Papa explica sobre o verdadeiro tesouro do homem

Milhares de fiéis lotaram novamente neste domingo, 11, a Praça São Pedro, no Vaticano, para ouvir e ver o Papa Francisco. A reflexão do Pontífice, como já é tradição, partiu de um texto preparado, mas o Papa também improvisou e entusiasmou os presentes.

O Papa lembrou que “no Evangelho deste domingo, Lucas nos fala do desejo do encontro definitivo com Cristo, um desejo que nos faz estar sempre prontos, com o espírito desperto, porque aguardamos este encontro de todo coração, inteiramente. Este é um aspecto fundamental da vida cristã”. Envolvendo os fiéis em sua catequese, Francisco convidou a responderem a duas perguntas.

A primeira: “Vocês têm realmente um coração desejoso de encontrar Jesus? Ou seu coração está fechado, adormecido, anestesiado? Pensem e respondam em silêncio, em seus corações”, pediu.

Em seguida, comentou a afirmação de Lucas “onde está o seu tesouro, está o seu coração”, e fez a segunda pergunta. “Onde está o seu tesouro? Qual é para vocês a realidade mais importante, mais preciosa, a realidade que atrai seu coração como um imã? Pode-se dizer que é o amor de Deus? Alguns poderiam me responder: Pai, mas eu trabalho, tenho família, para mim a realidade mais importante è conseguir manter minha família, meu trabalho... Certo, é verdade, mas qual é a força que mantém unida uma família? É justamente o amor de Deus que dá sentido aos pequenos compromissos cotidianos e que ajuda a enfrentar as grandes dificuldades. Este é o verdadeiro tesouro do homem”.
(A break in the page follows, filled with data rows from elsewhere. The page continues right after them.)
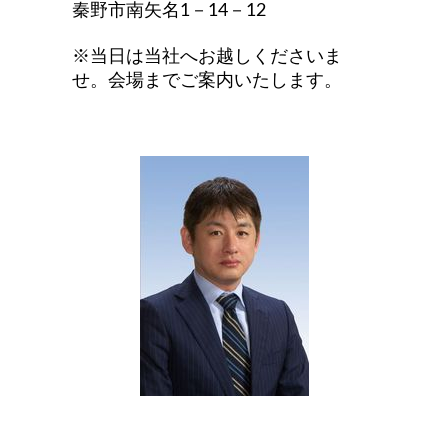
秦野市南矢名1－14－12
※当日は当社へお越しくださいま
せ。会場までご案内いたします。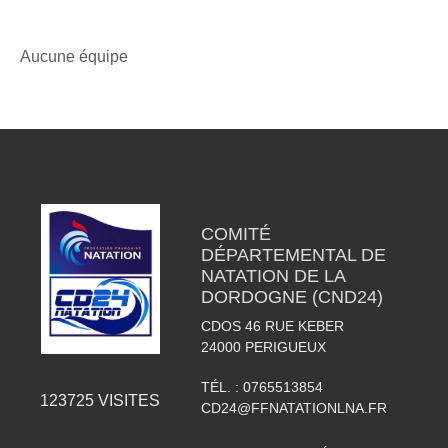
Aucune équipe
COMITÉ
DÉPARTEMENTAL DE
NATATION DE LA
DORDOGNE (CND24)
CDOS 46 RUE KEBER
24000
PERIGUEUX
TÉL. :
0765513854
123725
VISITES
CD24@FFNATATIONLNA.FR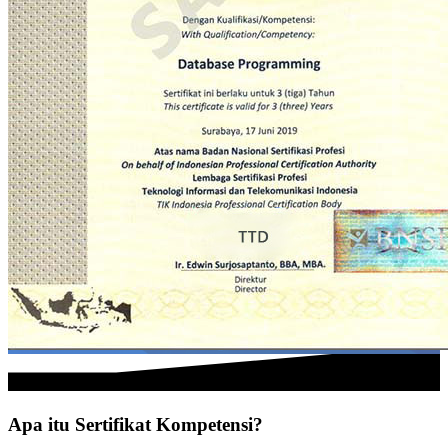
Apa itu Sertifikat Kompetensi?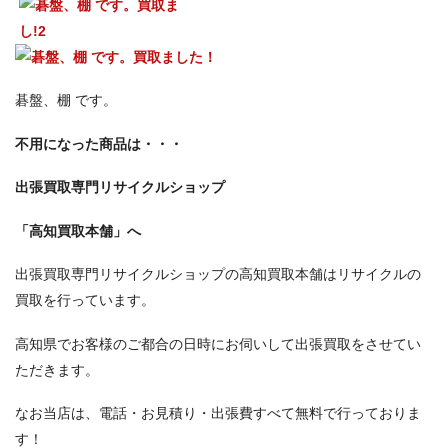
碁盤、棚 です。
不用になった商品は・・・
出張買取専門リサイクルショップ
「高知買取本舗」へ
出張買取専門リサイクルショップの高知買取本舗はリサイクルの
買取を行っています。
高知県でお客様のご都合の日時にお伺いして出張買取をさせてい
ただきます。
なお当店は、電話・お見積り・出張費すべて無料で行っておりま
す！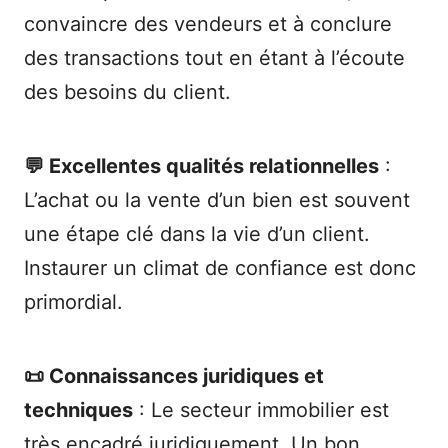
convaincre des vendeurs et à conclure
des transactions tout en étant à l’écoute
des besoins du client.
💬 Excellentes qualités relationnelles
:
L’achat ou la vente d’un bien est souvent
une étape clé dans la vie d’un client.
Instaurer un climat de confiance est donc
primordial.
📜 Connaissances juridiques et
techniques
: Le secteur immobilier est
très encadré juridiquement. Un bon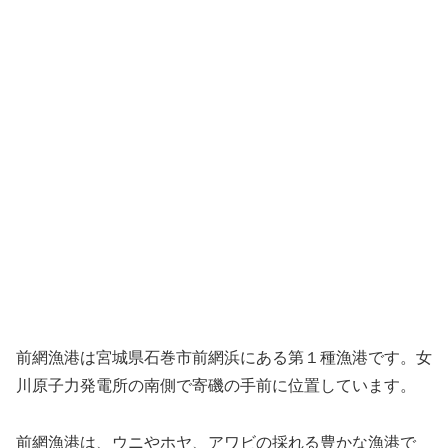
前網漁港は宮城県石巻市前網浜にある第１種漁港です。女
川原子力発電所の南側で寄磯の手前に位置しています。
前網漁港は、ウニやホヤ、アワビの採れる豊かな漁港で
Segundo Papa Francisco, “o amor de Deus não é algo indefinido, um sentimento genérico, não é ar; o amor de Deus tem um nome e um rosto: Jesus Cristo, porque não podemos amar o ar.
Amamos pessoas, e aquela pessoa é Jesus”. “É um amor – explicou – que dá valor e beleza a todo o resto: à família, ao trabalho, ao estudo, à amizade, à arte, a qualquer atividade humana”.

“Este amor dá sentido também – concluiu – às experiências negativas, porque nos permite ir adiante, não ficar prisioneiros do mal, e sim ir além; nos abre sempre à esperança, ao horizonte final de nossa peregrinação. Assim, até os cansaços, quedas e pecados ganham um sentido, porque o amor de Deus nos perdoa”.